• _Prompt_: An exact copy of every entry is needed, with the images left out.

─── Source information

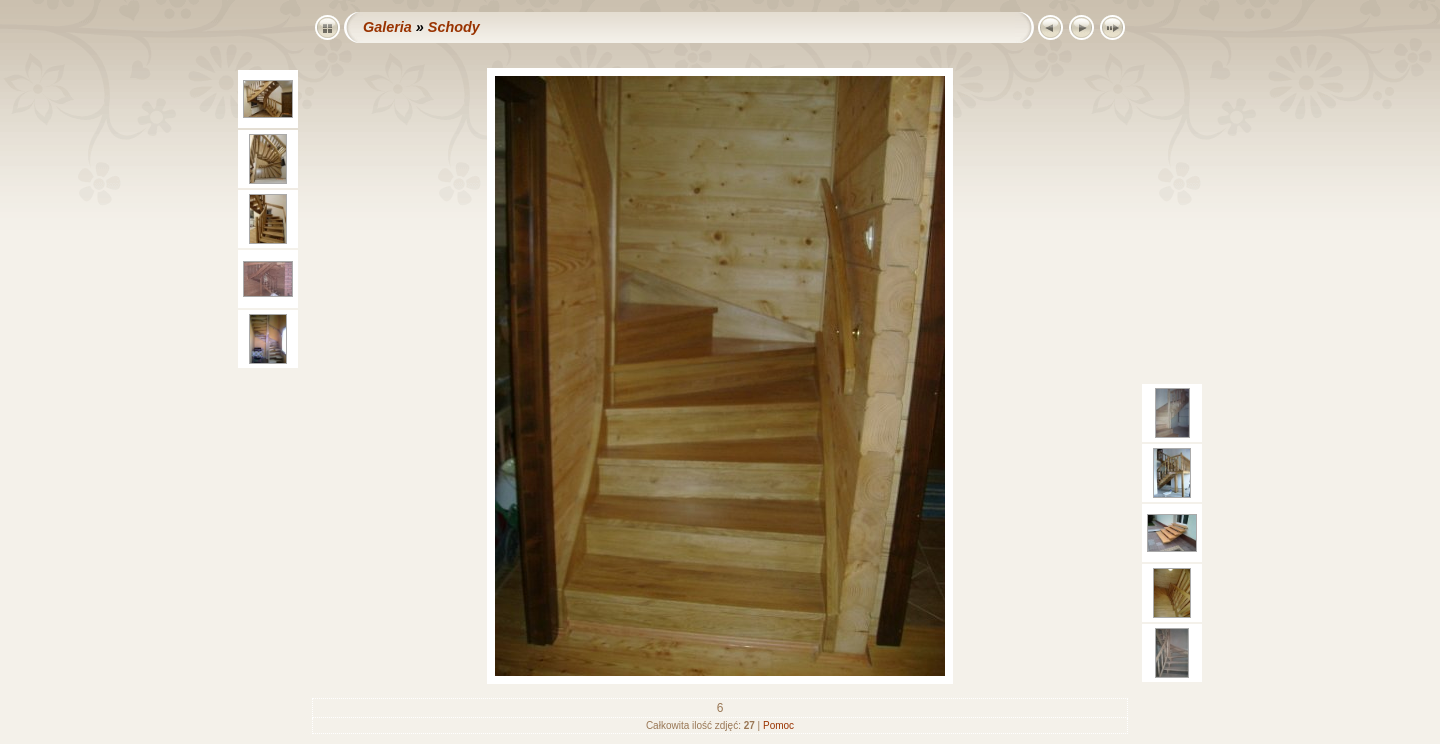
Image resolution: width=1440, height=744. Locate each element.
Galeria (387, 27)
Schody (454, 27)
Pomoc (778, 725)
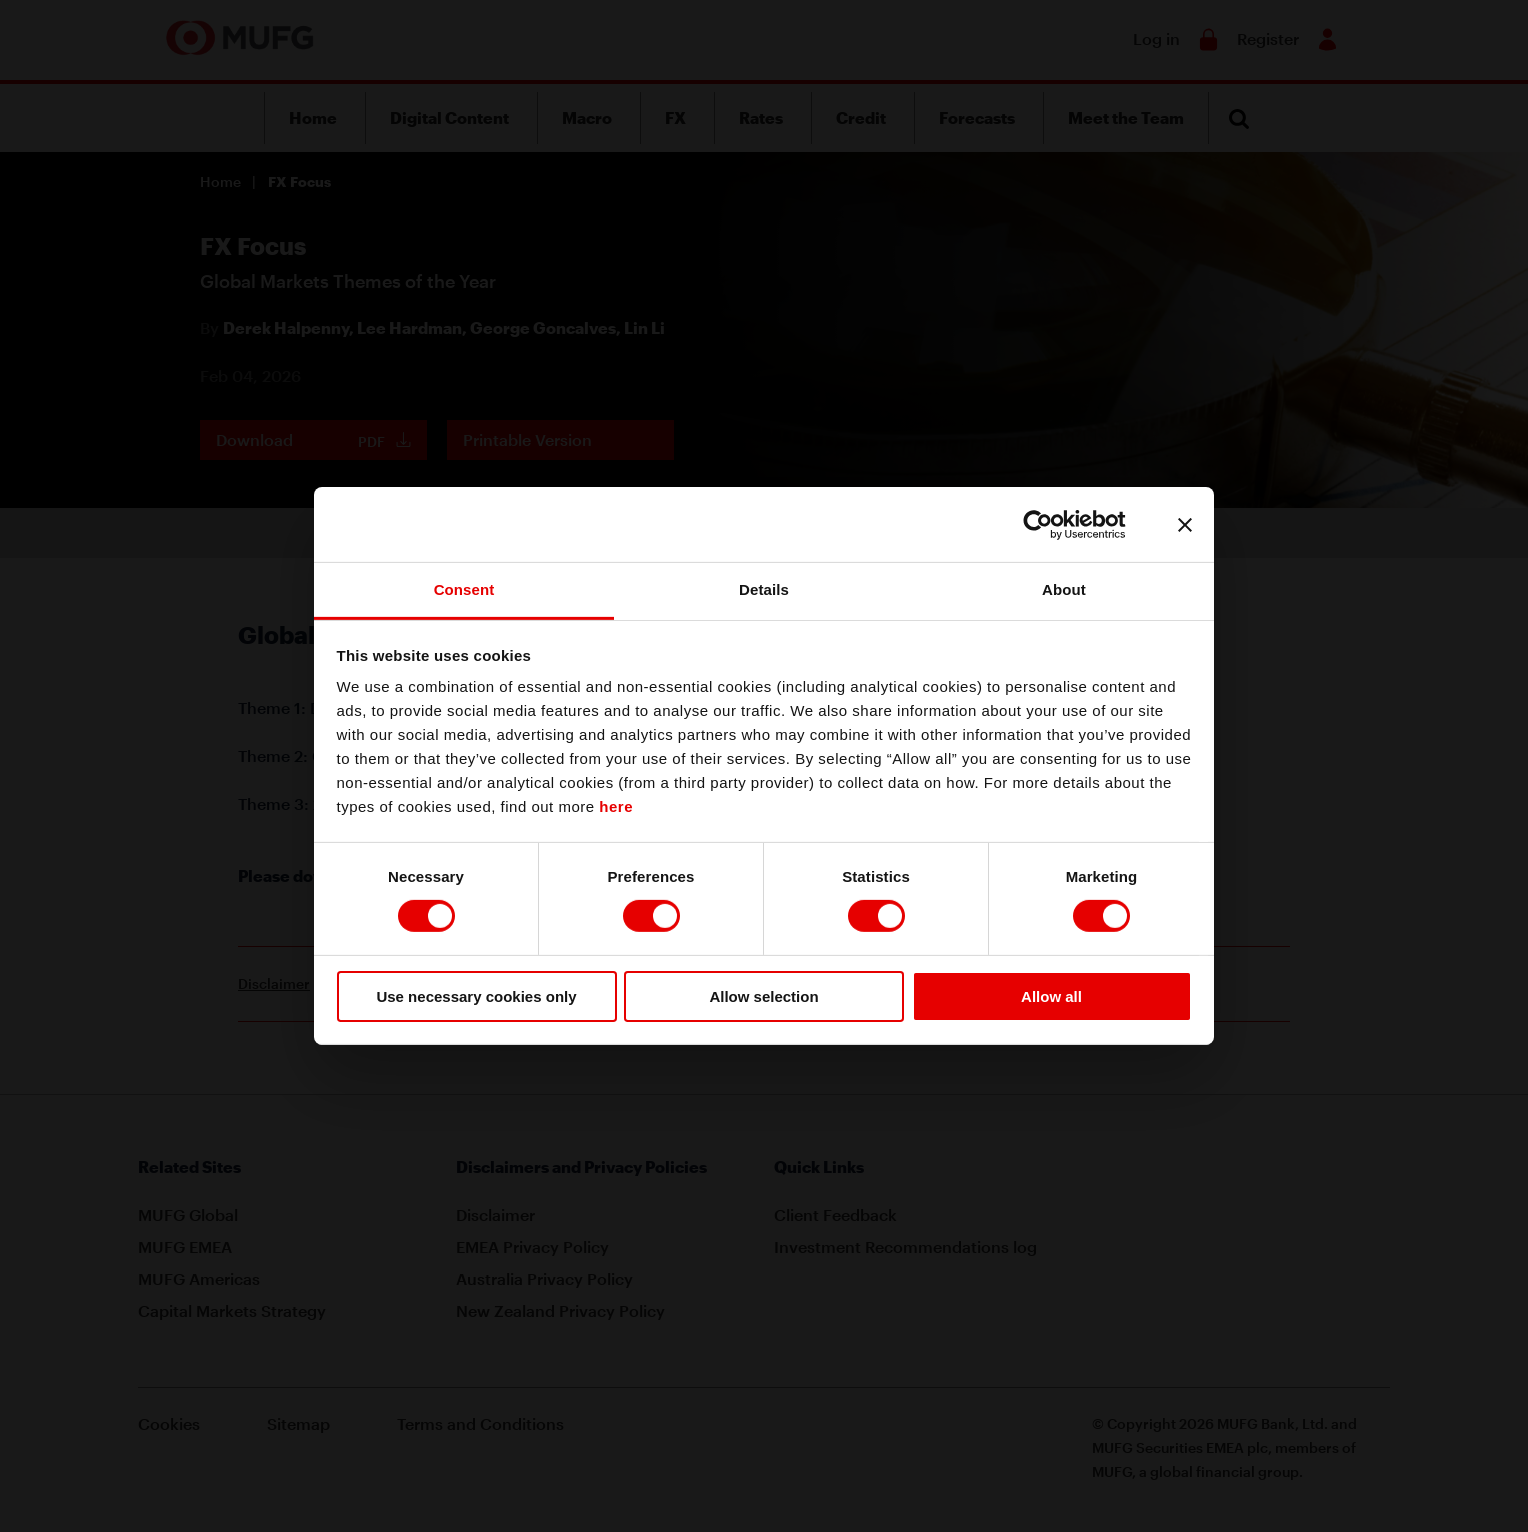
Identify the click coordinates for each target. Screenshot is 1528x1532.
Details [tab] (764, 589)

──────

• _Problem solution_:
Image resolution: width=1440, height=744. Locate each element.
Galeria (387, 27)
Schody (454, 27)
Pomoc (778, 725)
Identify the click coordinates for each target. Screenshot is 1528x1532.
Details [tab] (764, 589)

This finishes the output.